Unlock yourself from Cluster AutoScaler Quota Limits

Tomer Shaiman
6 min readMar 25, 2023

--

Photo by Growtika on Unsplash

For quite some time, I’ve been struggling with the following challenge: How can I ensure that my Cluster Auto Scaler behavior meet the quota allocated to my subscription, and more importantly, how can I detect that in advance and not during a live event in production?

This Article will share some light on the subject while providing a remediation advice for the Azure Kubernetes Service (AKS) Scenario.

What Is Cluster Auto Scaler?

A cluster auto scaler is a supply-demand mechanism. It supposed to monitor those un-scheduled pods on your workload ( for example, because of resource constrains) and increase the number of Nodes in your cluster accordingly.
In AKS this is done due to the fact that node Pools are backed by VMSS (Virtual Machine Scale Set) that are being configured to the desired scale definition.

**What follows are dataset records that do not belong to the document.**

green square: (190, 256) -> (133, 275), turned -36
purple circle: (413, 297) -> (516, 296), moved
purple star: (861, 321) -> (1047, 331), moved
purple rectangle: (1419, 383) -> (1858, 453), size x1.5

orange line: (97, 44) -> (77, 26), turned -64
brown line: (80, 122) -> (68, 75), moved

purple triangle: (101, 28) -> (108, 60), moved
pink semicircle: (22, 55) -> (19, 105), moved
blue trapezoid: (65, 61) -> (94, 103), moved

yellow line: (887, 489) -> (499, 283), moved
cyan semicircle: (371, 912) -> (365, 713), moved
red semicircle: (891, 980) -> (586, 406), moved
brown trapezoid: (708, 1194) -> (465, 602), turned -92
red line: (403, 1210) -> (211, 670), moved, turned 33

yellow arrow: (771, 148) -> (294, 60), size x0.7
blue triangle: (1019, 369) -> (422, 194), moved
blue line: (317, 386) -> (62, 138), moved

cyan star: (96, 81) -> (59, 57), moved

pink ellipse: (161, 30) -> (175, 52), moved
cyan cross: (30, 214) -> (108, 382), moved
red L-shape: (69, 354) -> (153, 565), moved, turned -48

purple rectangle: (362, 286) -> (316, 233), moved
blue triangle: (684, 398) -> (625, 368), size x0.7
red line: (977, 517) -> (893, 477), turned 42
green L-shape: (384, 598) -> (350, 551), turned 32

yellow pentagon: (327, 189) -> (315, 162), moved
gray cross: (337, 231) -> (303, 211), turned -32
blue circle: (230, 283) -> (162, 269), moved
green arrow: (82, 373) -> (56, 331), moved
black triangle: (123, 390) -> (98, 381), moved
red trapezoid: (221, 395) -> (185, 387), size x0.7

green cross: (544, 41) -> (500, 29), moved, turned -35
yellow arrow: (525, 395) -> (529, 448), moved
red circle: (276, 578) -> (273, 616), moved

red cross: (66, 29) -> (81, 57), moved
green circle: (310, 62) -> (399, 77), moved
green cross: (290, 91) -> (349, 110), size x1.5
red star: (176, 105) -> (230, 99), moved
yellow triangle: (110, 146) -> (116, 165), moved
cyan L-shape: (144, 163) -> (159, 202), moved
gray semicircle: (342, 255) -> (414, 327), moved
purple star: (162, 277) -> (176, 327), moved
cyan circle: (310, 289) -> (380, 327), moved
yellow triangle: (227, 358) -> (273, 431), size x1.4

In short: pods are increased due to the HPA (Horizontal Pod Autoscaler) mechanims, while nodes increase due to the Cluster Autoscaler mechanism

Note: For more information how the AKS Cluster auto scaler can be configured, visit Use the cluster auto scaler in Azure Kubernetes Service (AKS) — Azure Kubernetes Service | Microsoft Learn

Problem Definition

As the cloud resources are not unlimited and are determined by the capacity allocated to our cloud subscription, the region we are running on and the availability of the global compute expansion of the cloud, it is only a matter of time until our production workload will someday hit that quota limit.

Our problem then become more prominent: how can we detect we are running “out-of-capacity” when predicting workload usage is sometimes not possible? (Burstable Workloads, Global resource availability and so on).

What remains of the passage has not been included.